In the aftermath of the ferry carnage, the decision to put such a violence- prone person back on the streets outraged observers, officials and doctors alike. New York City Mayor Ed Koch ordered his mental-health commissioner to investigate the procedures that were followed from the time Gonzalez was taken to Presbyterian to the time he was arrested.
To no one's surprise, the investigation determined that Gonzalez's release had been "premature," and the hospital's city contracts were put under review. In fact, doctors had considered further hospitalization but could find no space for Gonzalez at the facility. In any case, the hospital said, he had responded well to treatment and had been issued antipsychotic drugs to take with him upon release. Moreover, Gonzalez had agreed to report as an outpatient to another hospital. He never did. The next time he attracted official notice was on the ferry.
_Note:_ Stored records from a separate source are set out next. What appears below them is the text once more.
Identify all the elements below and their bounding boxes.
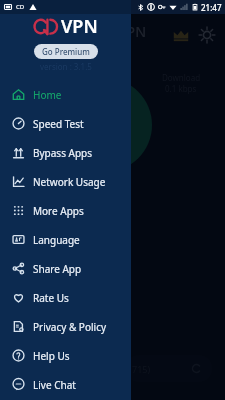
button[interactable]: Premium: [172, 26, 190, 44]
staticText: Home: [33, 88, 62, 102]
button[interactable]: Live Chat: [0, 370, 131, 399]
staticText: VPN: [61, 14, 98, 39]
staticText: Speed Test: [33, 117, 84, 131]
staticText: Share App: [33, 262, 82, 276]
staticText: 21:47: [201, 2, 222, 13]
staticText: Network Usage: [33, 175, 106, 189]
button[interactable]: Rate Us: [0, 283, 131, 312]
staticText: Go Premium: [42, 46, 90, 57]
button[interactable]: Network Usage: [0, 167, 131, 196]
button[interactable]: Bypass Apps: [0, 138, 131, 167]
button[interactable]: Home: [0, 80, 131, 109]
staticText: Help Us: [33, 349, 70, 363]
staticText: Bypass Apps: [33, 146, 93, 160]
button[interactable]: Language: [0, 225, 131, 254]
button[interactable]: Share App: [0, 254, 131, 283]
staticText: Download: [162, 72, 201, 83]
button[interactable]: Speed Test: [0, 109, 131, 138]
button[interactable]: Help Us: [0, 341, 131, 370]
button[interactable]: Theme: [198, 26, 216, 44]
staticText: Live Chat: [33, 378, 76, 392]
staticText: Language: [33, 233, 80, 247]
staticText: Privacy & Policy: [33, 320, 107, 334]
button[interactable]: Connect: [58, 78, 152, 172]
staticText: Rate Us: [33, 291, 69, 305]
staticText: CD: [16, 3, 25, 11]
button[interactable]: Privacy & Policy: [0, 312, 131, 341]
staticText: version : 3.1.5: [40, 61, 92, 72]
staticText: 0.1 kbps: [165, 83, 197, 94]
staticText: More Apps: [33, 204, 84, 218]
button[interactable]: 715): [126, 355, 212, 382]
staticText: VPN: [118, 22, 147, 41]
button[interactable]: More Apps: [0, 196, 131, 225]
button[interactable]: Go Premium: [34, 44, 98, 59]
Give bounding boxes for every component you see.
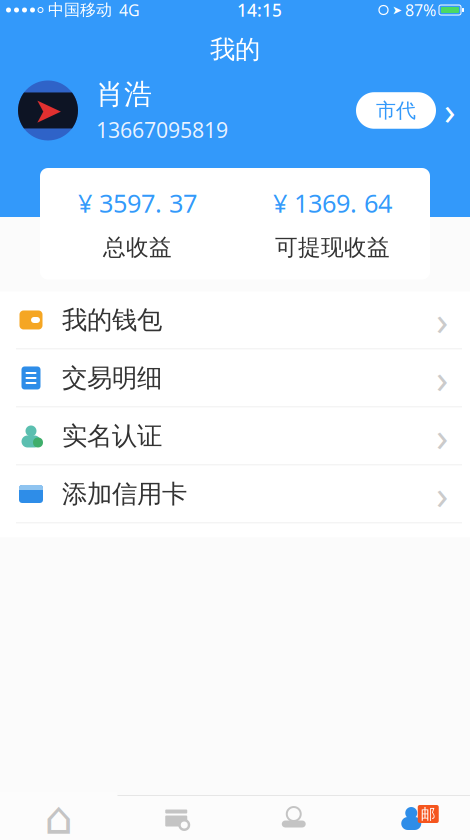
- staticText: 实名认证: [62, 420, 162, 452]
- staticText: ➤: [392, 3, 402, 17]
- staticText: 市代: [376, 98, 416, 123]
- staticText: 13667095819: [96, 116, 228, 144]
- staticText: 我的: [210, 34, 260, 65]
- staticText: 总收益: [103, 234, 172, 261]
- staticText: 87%: [405, 0, 436, 21]
- button[interactable]: Earnings: [235, 796, 352, 840]
- staticText: 交易明细: [62, 362, 162, 394]
- staticText: ¥ 3597. 37: [78, 186, 197, 220]
- staticText: 我的钱包: [62, 304, 162, 336]
- staticText: ¥ 1369. 64: [273, 186, 392, 220]
- button[interactable]: 交易明细: [0, 350, 470, 408]
- button[interactable]: Records: [118, 796, 235, 840]
- button[interactable]: 联系客服: [0, 756, 470, 814]
- button[interactable]: 我的钱包: [0, 292, 470, 350]
- button[interactable]: Home: [0, 796, 118, 840]
- staticText: ›: [436, 409, 448, 462]
- button[interactable]: Profile: [352, 796, 470, 840]
- staticText: ›: [444, 86, 456, 135]
- staticText: 中国移动: [48, 0, 112, 20]
- staticText: 可提现收益: [275, 234, 390, 261]
- staticText: ➤: [34, 91, 62, 130]
- staticText: ›: [436, 467, 448, 520]
- staticText: 4G: [119, 0, 140, 21]
- button[interactable]: 添加信用卡: [0, 466, 470, 524]
- button[interactable]: 市代: [356, 86, 456, 135]
- staticText: ›: [436, 351, 448, 404]
- staticText: 添加信用卡: [62, 478, 187, 510]
- staticText: ›: [436, 757, 448, 810]
- button[interactable]: 实名认证: [0, 408, 470, 466]
- staticText: 邮: [421, 805, 436, 823]
- staticText: ›: [436, 293, 448, 346]
- staticText: 肖浩: [96, 77, 152, 112]
- staticText: ⌂: [44, 792, 73, 840]
- staticText: 14:15: [237, 0, 282, 22]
That left the public grappling with a question that has been coming up again and again: Why are dangerously deranged people allowed to roam at large? Koch himself expressed the common perplexity. "If someone is irrational, particularly with thoughts of killing expressed," said the mayor, "one would say, as a lay person, that the fact he says the next day 'I'm feeling O.K. now' doesn't necessarily mean he's O.K."
Actually, Presbyterian Hospital's decisions flowed from the pressures and imperatives arising from 30 years of social, medical and legal policies specifically designed to liberate patients from forced confinement. The development of effective drugs prompted states to begin the wholesale release of patients from hospitals. At the same time patient advocacy movements, citing stories of people left to languish for years in "snake pits," established an individual's right to refuse involuntary commitment or treatment.
While benefiting thousands of people, these policies have led to drastically scarce bed space for mental patients, swollen numbers of disturbed homeless people roaming the streets of America's cities, and forbidding legal constraints against forced institutionalization. In Onalaska, Wis., last year, a 30-year-old man shot to death a priest, a lay minister and a church custodian during a mass. He had been released from a Michigan mental-health institution, where he had been committed after several prior assaults. But Wisconsin's laws and those of many other states would not allow him to be involuntarily committed.
In Los Angeles, which has been called the homeless capital of the U.S., a third of some 50,000 homeless are believed to be mentally ill, and fear of violence from the deinstitutionalized is common. But the director of the local mental-health association, Richard Van Horn, says "deinstitutionalization itself is not at fault. Adequate treatment dollars did not follow the population into the community." While the Federal Government initially planned to establish 2,000 community mental-health centers for released patients, no more than 800 were ever opened. Dwindling federal revenues have left communities without the means to treat the homeless mentally ill. New York State, for example, maintained 46,000 in-patient beds for the mentally ill in 1970; today the number is less than 6,000. Says Dr. Henry Storper, medical director of Community Health Incorporated in Miami: "We did not deinstitutionalize mental-health hospitals. We depopulated them."
Violence resulting from such situations is almost inevitable. Dr. Darold Treffert, chairman of the board of the Wisconsin State Medical Society, has collected several hundred cases from all over the U.S. of deinstitutionalized patients who, lacking treatment, became involved in violence. Says Treffert: "Most states ended up with three standards for civil commitment: danger to self, danger to others and gravely disabled. We need a fourth standard, for that patient who is obviously ill but not yet deteriorated to the point of being dangerous." The tragic history of the New York ferry slashing underscores just how serious that danger can be.